FVG. Premialità al personale sanitario,  presentata la manovra da 75 milioni di euro

"La manovra, rispetto allo scorso anno, che stimava una quota di 37 milioni, quest'anno, a contratto collettivo nazionale del lavoro sottoscritto,sarà di 75 milioni" e riguarderà, "oltre alle componenti mediche infermieristiche, anche Oss, tecnici di laboratorio e di radiologia, ostetriche. Aumenta anche la parte del welfare e vengono stanziati 10 milioni a beneficio del comparto amministrativo". È la manovra prevista per valorizzare il personale sanitario del Friuli Venezia Giulia riepilogata ieri pomeriggio dall'assessore regionale alla Salute, Riccardo Riccardi, durante una conferenza stampa con il presidente Massimiliano Fedriga. "La Regione Fvg - ha detto il governatore - sta investendo moltissime risorse sulla valorizzazione dei professionisti del comparto, penso sia una scelta non solo doverosa ma anche attrattiva verso il nostro sistema di salute. Valorizziamo i comparti al fine di migliorare la risposta ai nostri cittadini che è l'obiettivo finale. Regione Fvg ha potuto farlo perché negli ultimi anni ha saputo costruire un bilancio sano e in costante crescita. Auspico - ha sottolineato Fedriga - che il sistema regione inizi a remare nella stessa direzione e si superi quella propaganda continua che non favorisce le politiche lungimiranti. Ribadisco che non ci sono stati tagli e che abbiamo operato e vogliamo continuare a farlo migliorando i servizi, con un'organizzazione più efficiente e sicura".

 Con la nuova manovra incrementeranno, è stato detto, le indennità per servizi come turni notturni o festivi. Le risorse arriveranno anche agli Oss, che in regione sono oltre 3.500, e ad altre categorie. Tra le novità, raddoppiano i fondi per il welfare, da uno a due milioni, per il benessere del personale e per la conciliazione vita-lavoro. Per quanto riguarda l'aumento degli stipendi, quello medio infermieristico, ad esempio, passerà da 37mila a 40mila euro, mentre per l'area emergenza salirà a circa 47mila.
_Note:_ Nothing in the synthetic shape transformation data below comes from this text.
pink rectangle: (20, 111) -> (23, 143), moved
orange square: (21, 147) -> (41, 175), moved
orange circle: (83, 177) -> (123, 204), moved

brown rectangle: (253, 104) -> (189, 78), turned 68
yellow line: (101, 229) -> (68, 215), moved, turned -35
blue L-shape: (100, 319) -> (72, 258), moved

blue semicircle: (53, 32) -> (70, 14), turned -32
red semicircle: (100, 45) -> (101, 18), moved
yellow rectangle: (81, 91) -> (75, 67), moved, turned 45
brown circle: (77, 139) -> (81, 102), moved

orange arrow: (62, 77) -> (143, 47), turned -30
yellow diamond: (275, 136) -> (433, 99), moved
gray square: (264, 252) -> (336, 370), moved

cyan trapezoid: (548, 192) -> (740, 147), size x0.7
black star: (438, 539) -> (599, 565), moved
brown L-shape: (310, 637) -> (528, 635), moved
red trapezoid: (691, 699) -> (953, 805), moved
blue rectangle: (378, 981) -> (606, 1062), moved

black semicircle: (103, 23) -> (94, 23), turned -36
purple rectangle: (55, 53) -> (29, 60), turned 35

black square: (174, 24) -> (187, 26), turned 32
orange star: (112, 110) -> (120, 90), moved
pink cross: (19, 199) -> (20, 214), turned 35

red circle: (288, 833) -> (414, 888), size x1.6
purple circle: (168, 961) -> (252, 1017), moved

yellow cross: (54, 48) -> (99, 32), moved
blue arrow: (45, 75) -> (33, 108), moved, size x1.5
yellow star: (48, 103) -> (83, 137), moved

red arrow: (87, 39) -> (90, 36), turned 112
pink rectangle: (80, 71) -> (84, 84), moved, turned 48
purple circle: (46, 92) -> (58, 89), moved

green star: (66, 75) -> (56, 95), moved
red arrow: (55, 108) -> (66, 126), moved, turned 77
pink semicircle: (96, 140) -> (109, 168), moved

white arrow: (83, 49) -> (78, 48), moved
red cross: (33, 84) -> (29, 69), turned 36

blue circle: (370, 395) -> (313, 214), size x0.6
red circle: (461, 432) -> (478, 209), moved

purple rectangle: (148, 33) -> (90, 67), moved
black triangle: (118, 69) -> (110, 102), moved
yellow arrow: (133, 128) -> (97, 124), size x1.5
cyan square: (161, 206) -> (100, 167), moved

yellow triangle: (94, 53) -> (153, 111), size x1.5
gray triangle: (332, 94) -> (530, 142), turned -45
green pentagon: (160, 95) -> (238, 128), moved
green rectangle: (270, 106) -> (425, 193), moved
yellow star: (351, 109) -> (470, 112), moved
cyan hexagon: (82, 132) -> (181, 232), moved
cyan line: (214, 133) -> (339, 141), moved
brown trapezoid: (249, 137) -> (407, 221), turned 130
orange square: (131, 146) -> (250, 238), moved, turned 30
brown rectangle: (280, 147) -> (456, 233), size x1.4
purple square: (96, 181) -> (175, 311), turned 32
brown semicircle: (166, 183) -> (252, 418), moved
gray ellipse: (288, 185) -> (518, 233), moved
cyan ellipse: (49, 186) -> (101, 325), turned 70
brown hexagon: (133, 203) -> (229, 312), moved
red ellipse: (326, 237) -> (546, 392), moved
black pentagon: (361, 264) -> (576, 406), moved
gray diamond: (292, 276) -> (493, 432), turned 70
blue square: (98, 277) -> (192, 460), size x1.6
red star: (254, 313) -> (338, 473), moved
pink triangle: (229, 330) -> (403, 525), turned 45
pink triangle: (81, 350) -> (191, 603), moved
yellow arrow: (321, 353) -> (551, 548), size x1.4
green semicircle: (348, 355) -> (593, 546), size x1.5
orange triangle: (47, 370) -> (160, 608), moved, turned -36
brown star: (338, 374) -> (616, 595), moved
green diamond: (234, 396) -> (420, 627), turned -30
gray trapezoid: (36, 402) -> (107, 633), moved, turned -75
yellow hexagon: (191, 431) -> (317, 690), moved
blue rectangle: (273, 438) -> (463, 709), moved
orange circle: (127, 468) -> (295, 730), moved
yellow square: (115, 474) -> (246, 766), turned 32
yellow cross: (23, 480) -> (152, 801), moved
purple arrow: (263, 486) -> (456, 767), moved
Focus anche sull'andamento positivo del personale: negli ultimi 5 anni il sistema, è stato sottolineato, ha visto un numero più elevato di entrate rispetto alle uscite, segnando 562 unità in più.

La Regione sta dunque investendo risorse ingenti nella valorizzazione dei professionisti del sistema sanitario. "Una scelta doverosa, in grado di rendere attrattivo questo comparto, che è frutto di una impostazione che supera la distribuzione a poggia dei finanziamenti, concentrando invece le dotazioni a favore dei settori che ne hanno più necessità con l'obiettivo di dare risposte sempre migliori ai cittadini e di creare un'organizzazione più sicura ed efficiente" ha rimarcato inoltre Fedriga. "Tutto questo è possibile grazie a bilanci sani e in grande crescita. Una diretta conseguenza delle maggiori compartecipazioni di un tessuto economico regionale che produce molto di più rispetto al passato" ha aggiunto. Riccardi si è invece soffermato sull'abbattimento del tetto di spesa previsto dalla normativa nazionale per l'assunzione di personale sanitario che "ci ha consentito di mettere a disposizione quasi 240 milioni di euro in più rispetto al 2019, noi abbiamo potuto implementare queste risorse in maniera importante perché la sentenza della Corte costituzionale del 2023 ci consente un'autonomia in questa materia, arrivando così a investire oltre 1 miliardo e 200 milioni di euro".

Nel corso della presentazione è emerso infatti che tra le entratee le uscite di tutto il personale dirigente e del comparto del sistema sanitario regionale - in tutto 20.891 persone - dal 2021 al 2025 si registra infatti un aumento di 562 unità. "L'altro fattore di novità particolarmente rilevante  sono i livelli retributivi che sono variabili con premialità legate alla tipologia del lavoro, alle aree critiche e al tema delle responsabilità, condivise dalla quasi totalità delle organizzazioni sindacali. Strumenti di valorizzazione del personale che quest'anno interessano categorie finora escluse come gli operatori sociosanitari, i tecnici di laboratorio e di radiologia e le ostetriche". Oltre a raddoppiare anche la parte del welfare e incrementare le indennità per servizi come turni notturni o festivi, l'altra novità importante è data dai 10 milioni di euro per il comparto amministrativo che in questo momento, rispetto ad altre tipologie contrattuali come quella della funzione pubblica, presenta retribuzioni più basse.